Tarzan of the Apes is a cultural classic. I grew up during a time when Saturday morning was filled with Tarzan cartoons and movies. “Me Tarzan, you Jane” is almost a cultural tagline. However, this is the first time I was exposed to the original novel, written by Edgar Rice Burroughs. The story is well known. The child of English nobility is raised from birth by a band of apes, with very little exposure to human influence. Upon reaching maturity, he is finally faced with members of his own species.

I found this to be a relatively decent story, right up to the point that the party of English travelers was deposited upon Tarzan’s shores. Now, I had a problem with Tarzan teaching himself how to read, strictly by virtue of his discovery of a set of books left behind by his dead parents. That is pretty absurd on its face, however, when the English travelers actually included Tarzan’s first cousin, the very person that succeeded to the lordship upon the death of his father, the author lost me. Coincidence? Africa is a mighty large continent for two such closely related people to accidentally run into each other.

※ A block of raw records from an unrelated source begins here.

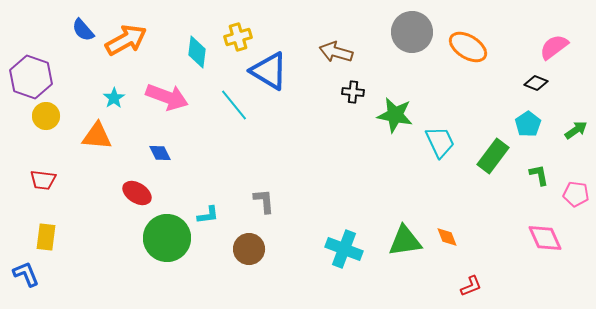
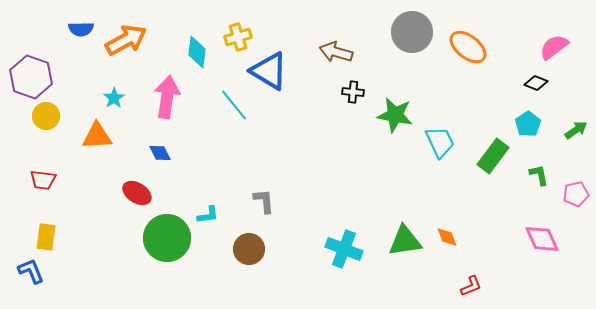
blue semicircle: moved 2 px left, 1 px up; rotated 50 degrees counterclockwise
orange ellipse: rotated 6 degrees clockwise
pink arrow: rotated 102 degrees counterclockwise
orange triangle: rotated 8 degrees counterclockwise
pink pentagon: rotated 20 degrees counterclockwise
pink diamond: moved 3 px left, 1 px down
blue L-shape: moved 5 px right, 3 px up
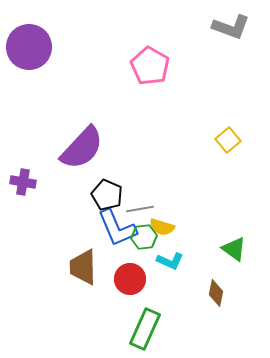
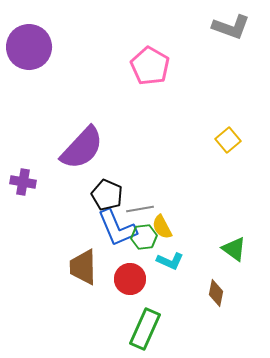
yellow semicircle: rotated 45 degrees clockwise
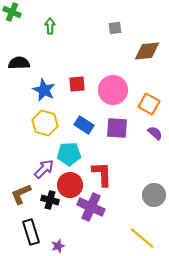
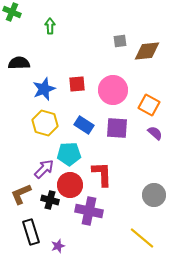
gray square: moved 5 px right, 13 px down
blue star: moved 1 px up; rotated 25 degrees clockwise
orange square: moved 1 px down
purple cross: moved 2 px left, 4 px down; rotated 12 degrees counterclockwise
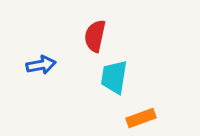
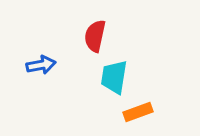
orange rectangle: moved 3 px left, 6 px up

There follows several highly implausible occurrences, such as Tarzan’s mastery of the French and English languages and operation of near seamless transition into upper class society. In any event, a tolerably entertaining story deteriorated rapidly at about the midway point, in my opinion. ( )
  santhony | Oct 23, 2014 |
Lord Greystoke and his Lady Greystoke was going to Africa. On the ship they was an old angry captain that hated the crew except for the high ranked me. He would shoot or beat the men if they dare to say no to his order. Lady Greystoke died and then her husband was killed by the king ape leaving their son behind. He was raised by the apes in the jungle. He became known as Tarzan instead of using his name John. He does not know that he is human, yet he felt out of place in the tribe of apes because he was the only one that was hairless. He soon found his parents cabin and in this way he found out that he was a human being. He also wanted to be the leader of the apes and he challenge White Eyes to a fight. Tarzan won the fight and became the leader. He was bought back to England by D'Amot where he met his grandfather and fell in love with a girl name Jane. Jane taught him English, French and how to dance.

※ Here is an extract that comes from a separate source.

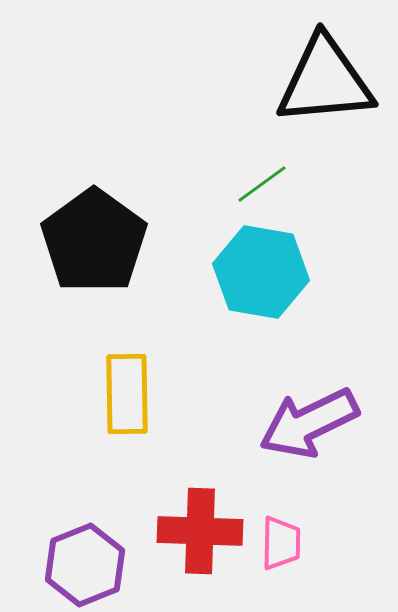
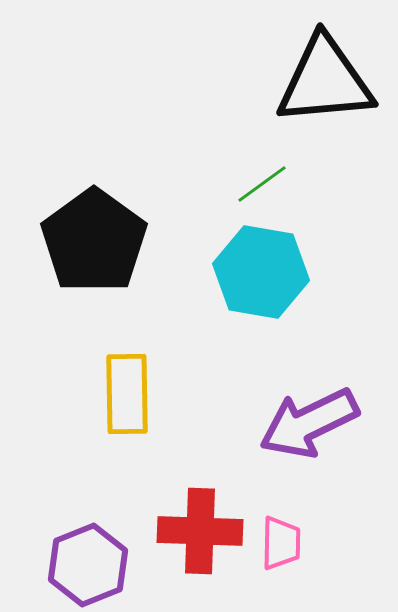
purple hexagon: moved 3 px right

This book is very adventurous. Tarzan is a great hunter with skills like no other. He is able to fight and teaches himself to read. Tarzan also killed a gorilla who attacked him. He mourned and screamed when his mother ape was killed. It is amazing that he also learn to speak english ( )
  shakirh.b3 | Oct 23, 2014 |
Really just a very entertaining book. He really wrote it as a cliffhanger so you'd have to read "The Return" quickly. A lot of humor, a good story, reasonably good characters (Jane is a bit insipid) ... just suspend disbelief and go with it! ( )
  AliceAnna | Aug 31, 2014 |
Well, this is a simple childhood story, I don't really need to review it as we all are probably familiar with it. My generation grew up watching TV movies about the ape man. I liked them a lot back then. My granddaughters have sat in front of the TV watching Disney DVDs. Tarzan is the orphan child of Lord and Lady Graystoke who were put ashore after a mutiny on a ship they were sailing. Lady Greystoke dies when Tarzan is a baby and Lord Greystoke is killed by an ape leaving the infant boy in the crib. The female ape who's baby is dead exchanges it for Tarzan and thus Tarzan is raised as an ape. He teaches himself to read English. The story is one of survival, adventure, combat with nature and romance. It is surprising that the book has lasted because it also can be described as racist and sexist. On another level, the book idealizes man's relationship with nature verses civilization. You have the contrast of Tarzan and Clayton. Tarzan who ate by the laws of nature and Clayton who ate with the manners of society. ( )
  Kristelh | Jul 27, 2014 |

The trials and tribulations of Tarzan and his friends are, without doubt, interesting. It's actually surprising the story is as short as it is. I'm debating on reading the others, but then again most books in a series pale in comparison to the first book, so I'm still at a bit of a loss there. The cast of characters is quite wonderful, and diverse, in a way. I love how the author made Tarzan play on the superstitions of the native tribes. I feel as though it added a sort of authenticity to him somehow, though I truly can't explain why I feel this way.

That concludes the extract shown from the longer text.